Task:
Each line of the material below that holds the word "Насосы" needs to be copied.

Source information:
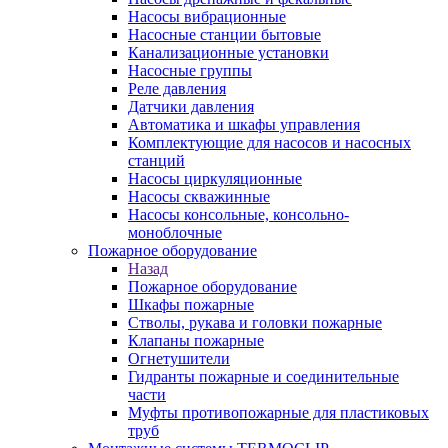
Насосы вибрационные
Насосные станции бытовые
Канализационные установки
Насосные группы
Реле давления
Датчики давления
Автоматика и шкафы управления
Комплектующие для насосов и насосных
станций
Насосы циркуляционные
Насосы скважинные
Насосы консольные, консольно-
моноблочные
Пожарное оборудование
Назад
Пожарное оборудование
Шкафы пожарные
Стволы, рукава и головки пожарные
Клапаны пожарные
Огнетушители
Гидранты пожарные и соединительные
части
Муфты противопожарные для пластиковых
труб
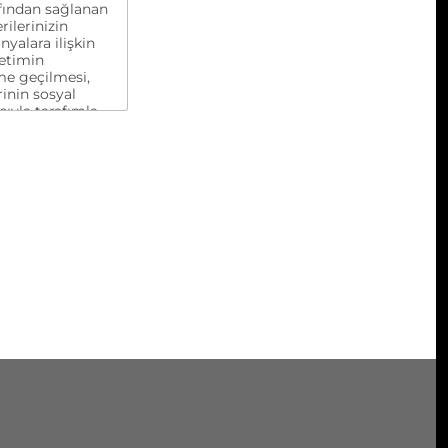
rafından sağlanan
rilerinizin
yalara ilişkin
yetimin
me geçilmesi,
inin sosyal
cıyla tarafımla
dijital pazarlama
ini kendi açık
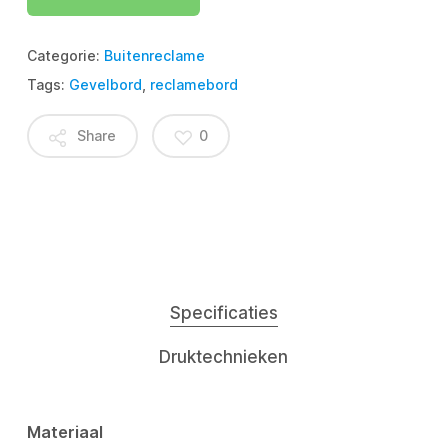
Categorie:
Buitenreclame
Tags:
Gevelbord
,
reclamebord
Share
0
Specificaties
Druktechnieken
Materiaal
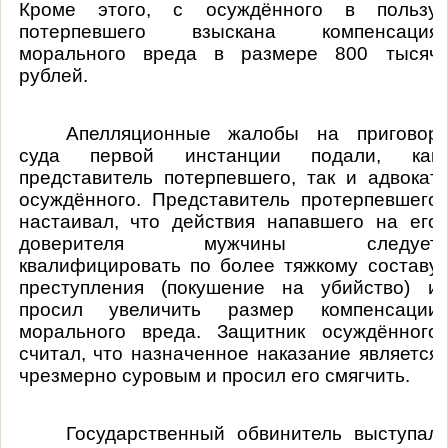
Кроме этого, с осуждённого в пользу
потерпевшего взыскана компенсация
морального вреда в размере 800 тысяч
рублей.
Апелляционные жалобы на приговор
суда первой инстанции подали, как
представитель потерпевшего, так и адвокат
осуждённого. Представитель протерпевшего
настаивал, что действия напавшего на его
доверителя мужчины следует
квалифицировать по более тяжкому составу
преступления (покушение на убийство) и
просил увеличить размер
компенсации
морального вреда
. Защитник осуждённого
считал, что назначенное наказание является
чрезмерно суровым и просил его смягчить.
Государственный обвинитель выступал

Output of the exercise:
Насосы вибрационные
Насосы циркуляционные
Насосы скважинные
Насосы консольные, консольно-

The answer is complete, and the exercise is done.